One hundred twelve (14% of the simple strategy arm) patients that were initially randomly assigned to the single-stenting strategy arm crossed over to have >1 stent based on the operator’s decision. Different stenting techniques (crush, culotte, T-stenting, and other) were used for double stenting and most operators preferred the crush technique (Table 3). Paclitaxel- and sirolimus-eluting stents were used across the studies. No bare-metal stents were used. Intravenous inhibitors of the platelet glycoprotein IIb/IIIa receptor were administered in 243 and 307 cases of the simple and complex strategy arm, respectively. Final “kissing balloon” inflation was preferred in most cases in both intervention arms. Assessment of the treated vessels with intravascular ultrasound after stenting and at follow-up was performed per protocol only in 1 study9 and also in a small proportion of patients (n=59) in 2 other studies.8,13
In 5 of the 6 studies, information regarding quantitative coronary measurements (minimum lumen diameter, diameter stenosis, and the length of lesion) pre-PCI, post-PCI, and at follow-up were available for each group as shown in supplemental Table I. The most common location of the treated bifurcation lesions across the studies were the left anterior descending/diagonal artery (in 76% of all cases in both arms), whereas bifurcation lesions that included the left main stem were stented only in 13 cases in 2 of the studies (supplemental Table I).
Outcome Events and Data Synthesis
The incidence of the main outcomes across the eligible studies is shown in Table 4. Death occurred in 18 patients (simple strategy n=10 versus complex strategy n=8). In total, 144 patients were reported to have myocardial infarction (simple strategy n=51 versus complex strategy n=93), and 21 events of definite stent thrombosis were recorded (simple strategy n=7 versus complex strategy n=14). Target lesion revascularization was performed in 88 cases (simple strategy n=42 versus complex strategy n=46).

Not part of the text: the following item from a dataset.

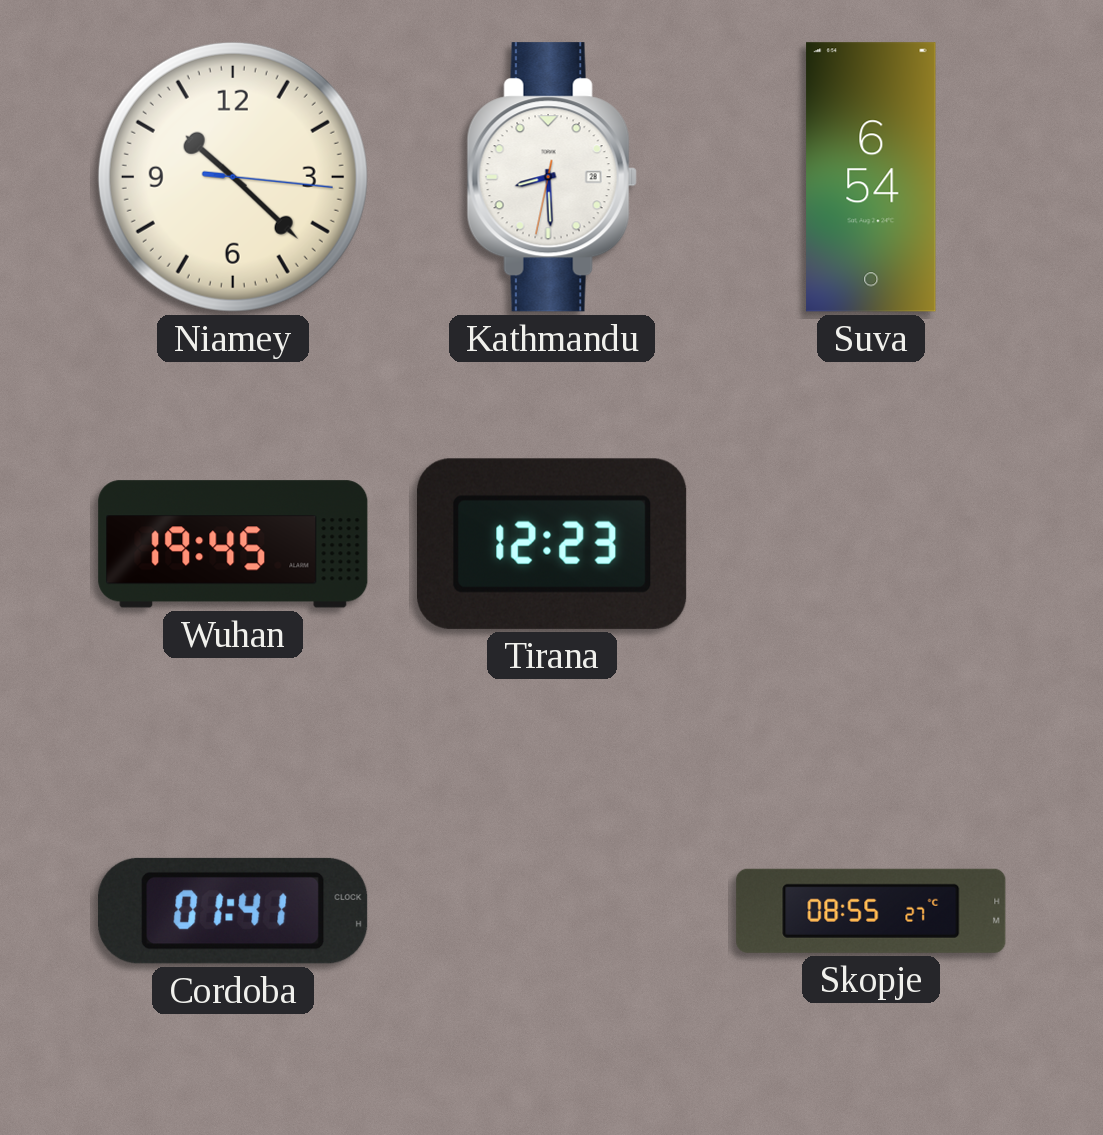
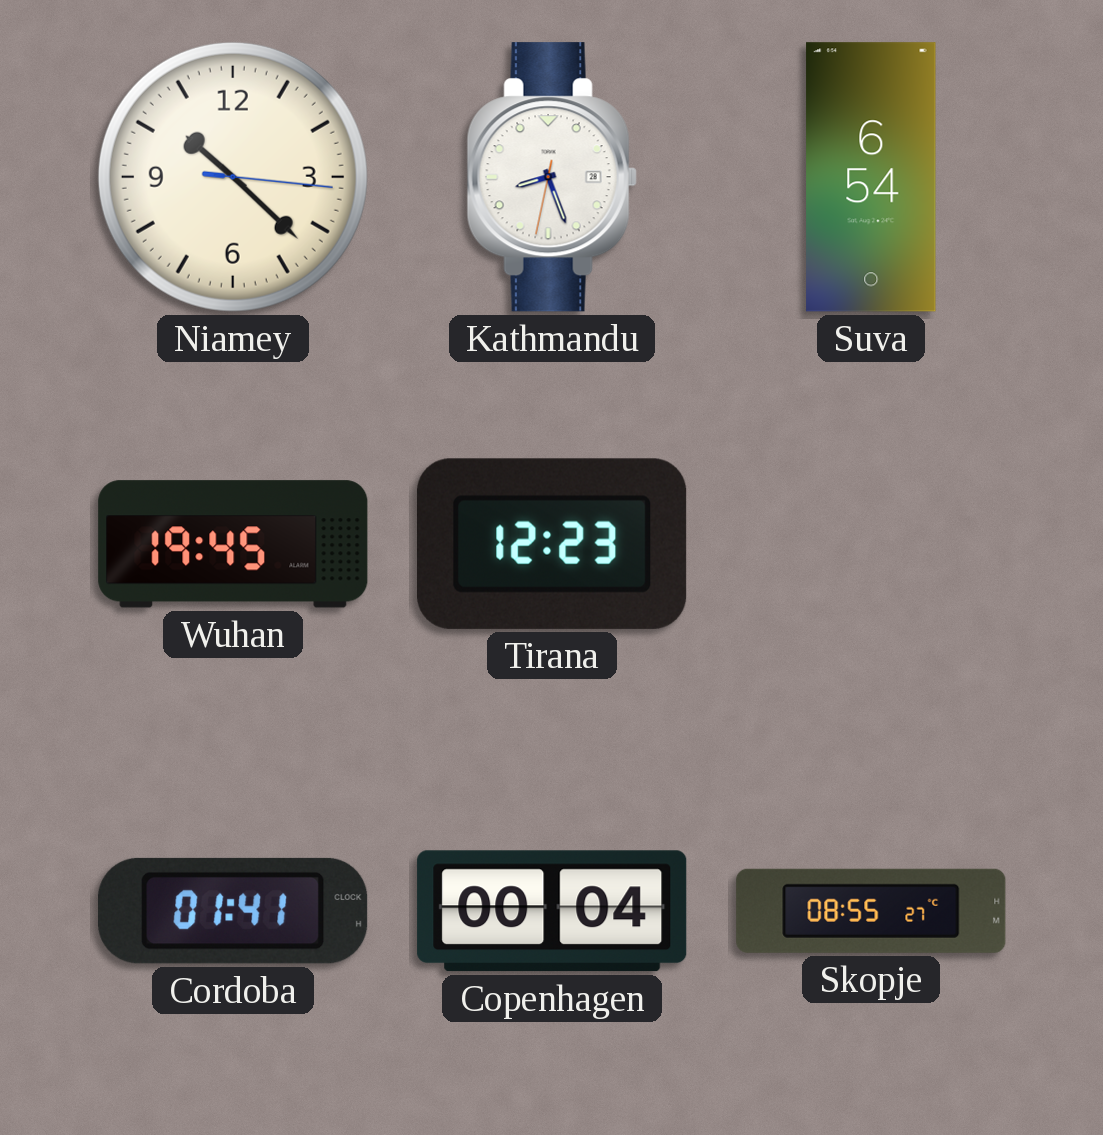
Kathmandu: 8:29 -> 8:26
Copenhagen: none -> 00:04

Table 5 and the Figure show the results of the meta-analyses for each outcome. In the risk ratio scale, the simple and complex strategies did not differ significantly in the risk of death, although the 95% CIs were quite large and could not totally exclude even considerable differences. Target lesion revascularization rates were also similar between strategies. There was almost a doubling of the risk of myocardial infarction with the use of 2 stents instead of 1, and this difference was statistically significant (P=0.008 by random effects, P=0.001 by fixed effects). Moreover, the summary point estimates suggested an estimated doubling of the risk of stent thrombosis with the complex strategy, but the difference was not nominally significant given the sparse data (P=0.19 by both fixed and random effects). There was no statistically significant heterogeneity for any of the 3 outcomes, and the I2 point estimate was 0% to 20%, although there was still considerable uncertainty about the extent of possible heterogeneity, given the relatively limited number of events. The largest estimate of I2 was noted for myocardial infarction, where the BBC ONE trial had found a large risk ratio, corresponding to more than tripling of the risk of infarction with double versus single stenting. BBC and NORDIC had each found statistically significantly increased risk of myocardial infarction (P<0.05) with double stenting, and BBC also had the largest point estimate for stent thrombosis.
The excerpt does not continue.